Заключение

ПРИМЕЧАНИЯ

1. Анализ современной (западной) культуры как „культуры видимостей", как культуры игры кажимостей в противоположность иерархии порядков содержания и выражения см. Baudrillard, Jean. 1990. Seduction. NY.

2. Там же, гл. 2 „Superficial Abysses".

3. См. теоретизацию добровольного и принудительного у Н. Козловой: Социально-историческая антропология., стр. 71-76.

4. Jean Baudrillard, op. cit. См. также разработку темы „гладкой поверхности эпохи постпроизводства" (в частности, тела) в Baudrillard, Jean. 1995. Symbolic Exchange and Death. London, etc., главы „The Order of Simulacra" и „The Body, or the Mass Grave of Signs".

5. Это утверждение, казалось бы, противоречит тому контексту имперской пропаганды, в котором разворачиваются, в момент дописывания этого текста (зима 2000 года), политические события на российской сцене, а именно, контексту войны в Чечне и президентских выборов. Однако подход к постсоветской Родине с точки зрения трансвестизма, который мы предлагаем ниже, как нам кажется, снимает это противоречие.

6. О принципе „гардероба" в концептуализации культурной конструкции гендерной идентичности см. основополагающую работу Butler, Judith. 1990. Gender Trouble. Feminism and the Subversion of Identity. NY and London.

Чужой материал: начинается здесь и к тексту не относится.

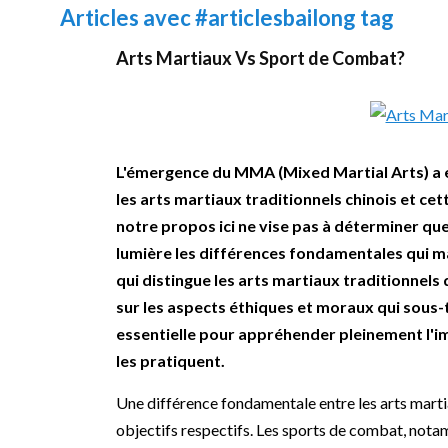
Articles avec
#articlesbailong
tag
Arts Martiaux Vs Sport de Combat?
L'émergence du MMA (Mixed Martial Arts) a e
les arts martiaux traditionnels chinois et cet
notre propos ici ne vise pas à déterminer que
lumière les différences fondamentales qui 
qui distingue les arts martiaux traditionnel
sur les aspects éthiques et moraux qui sous-t
essentielle pour appréhender pleinement l'imp
les pratiquent.
Une différence fondamentale entre les arts martia
objectifs respectifs. Les sports de combat, nota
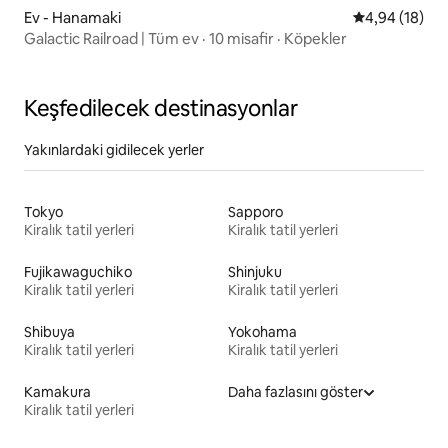
Ev - Hanamaki
5 üzerinden o
4,94 (18)
Galactic Railroad | Tüm ev · 10 misafir · Köpekler
Keşfedilecek destinasyonlar
Yakınlardaki gidilecek yerler
Tokyo
Sapporo
Kiralık tatil yerleri
Kiralık tatil yerleri
Fujikawaguchiko
Shinjuku
Kiralık tatil yerleri
Kiralık tatil yerleri
Shibuya
Yokohama
Kiralık tatil yerleri
Kiralık tatil yerleri
Kamakura
Daha fazlasını göster
Kiralık tatil yerleri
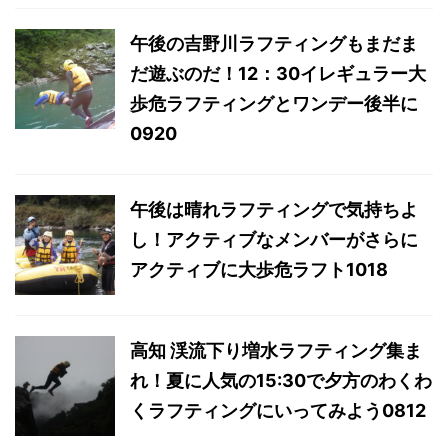
午後の吉野川ラフティングもまだま
だ遊ぶのだ！12：30イレギュラー大
歩危ラフティングとワンデー後半に
0920
午後は晴れラフティングで気持ちよ
し！アクティブなメンバーがさらに
アクティブに大歩危ラフト1018
高知 渓流下り増水ラフティング集ま
れ！夏に人気の15:30で夕方のわくわ
くラフティングにいってみよう0812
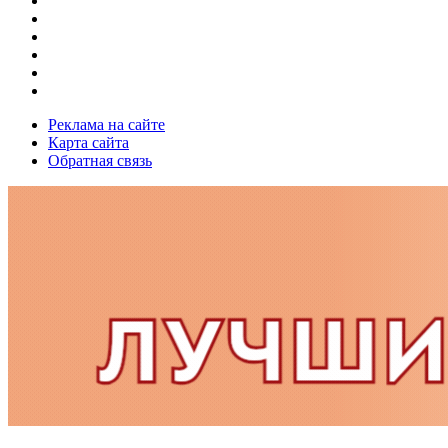
Реклама на сайте
Карта сайта
Обратная связь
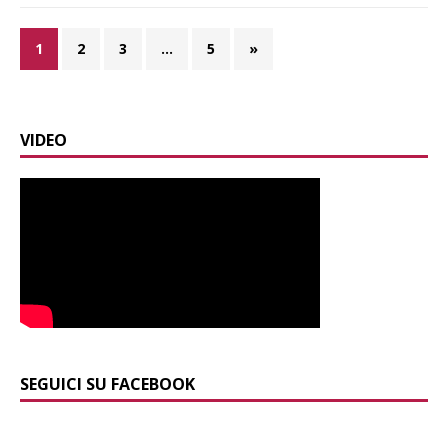
1
2
3
…
5
»
VIDEO
SEGUICI SU FACEBOOK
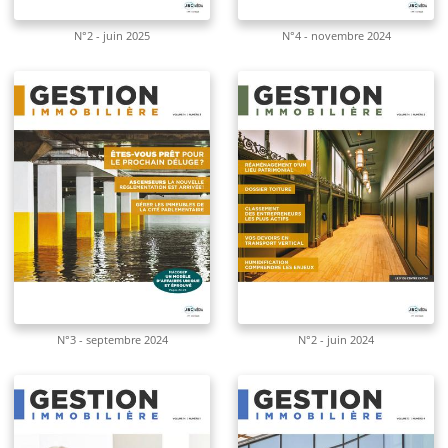
N°2 - juin 2025
N°4 - novembre 2024
N°3 - septembre 2024
N°2 - juin 2024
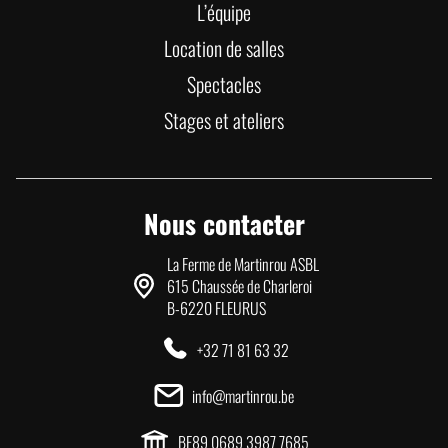
L’équipe
Location de salles
Spectacles
Stages et ateliers
Nous contacter
La Ferme de Martinrou ASBL
615 Chaussée de Charleroi
B-6220 FLEURUS
+32 71 81 63 32
info@martinrou.be
BE89 0689 3987 7685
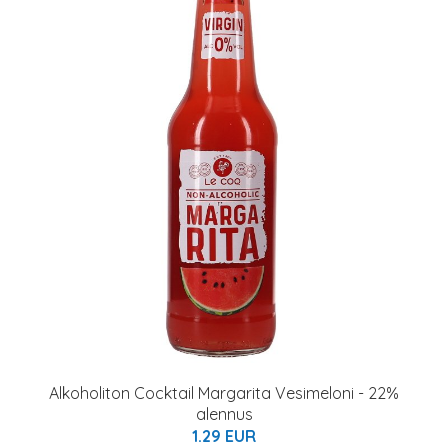
Alkoholiton Cocktail Margarita Vesimeloni - 22%
alennus
1.29 EUR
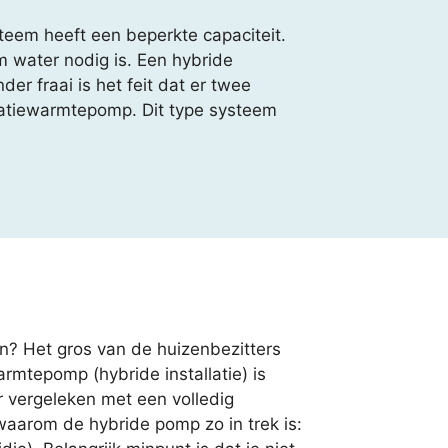
eem heeft een beperkte capaciteit.
m water nodig is. Een hybride
r fraai is het feit dat er twee
latiewarmtepomp. Dit type systeem
n? Het gros van de huizenbezitters
rmtepomp (hybride installatie) is
er vergeleken met een volledig
aarom de hybride pomp zo in trek is:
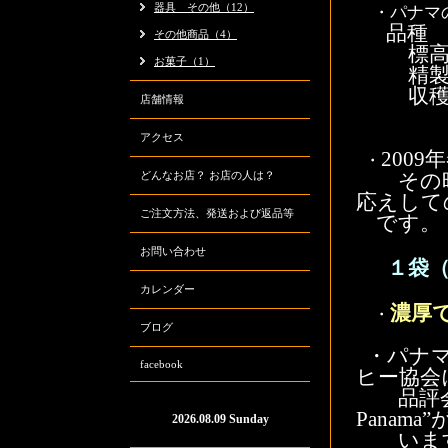
器具 その他（12）
・パナマ
品
その他商品（4）
標高 
お菓子（1）
精製 
収穫 
店舗情報
アクセス
200
・
どんなお店？ お店の人は？
その時
応えして
ご注文方法、発送および返品等
です。
お問い合わせ
１袋（
・
カレンダー
濃厚
・
ブログ
・パナ
facebook
ヒー協会
品評会と
Panama
2026.08.09 Sunday
いま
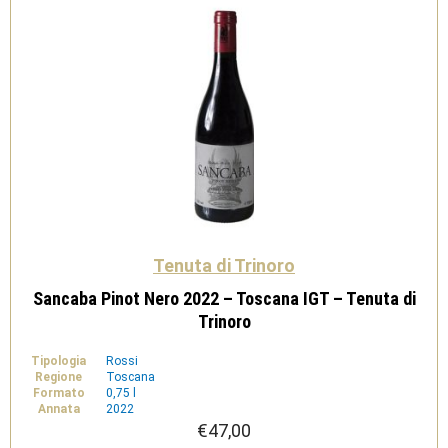
Tenuta di Trinoro
Sancaba Pinot Nero 2022 – Toscana IGT – Tenuta di
Trinoro
Tipologia
Rossi
Regione
Toscana
Formato
0,75 l
Annata
2022
€
47,00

Мы находим чрезвычайно плодотворным перенос идеи трансвестированности с гендера и на другие формы идентичности, в том числе на этническую и государственническую идентичность, которая конструируется внутри смыслового пространства Родины ее фаллическим языком. В связи с этим чрезвычайно актуальна и предложенная в рамках постмодернистской феминистской теории еще одна модель - конструкция субъектности как киборга (Haraway, Donna. 1991. Simians, Cyborgs and Women. NY).

Киборг - это симбиоз „натурального" с „электронным", тела с микросхемой, т. е. живой плоти желания с компьютерным (инженерно сманипулированным) разумом. Субъект-киборг - это пограничное пространство между „органическим" и (культурно)-сконструированным. У такого киборга нет и не может быть никаких „корней", кроме тех, которые заложены в его память программистом. „Голос природы", „зов предков", „голос крови" - все эти „каналы связи" с Родиной в субъектности постсоветского типа оказываются глубоко подозрительными. Это и позволяет нам говорить о подобии между постсоветским патриотом и трансвеститом: и там, и там - игра мерцания границы между означающим и означаемым, та самая игра, которая в конечном счете обращает внутренне присущую Родине символическую агрессию против ее же собственных устоев.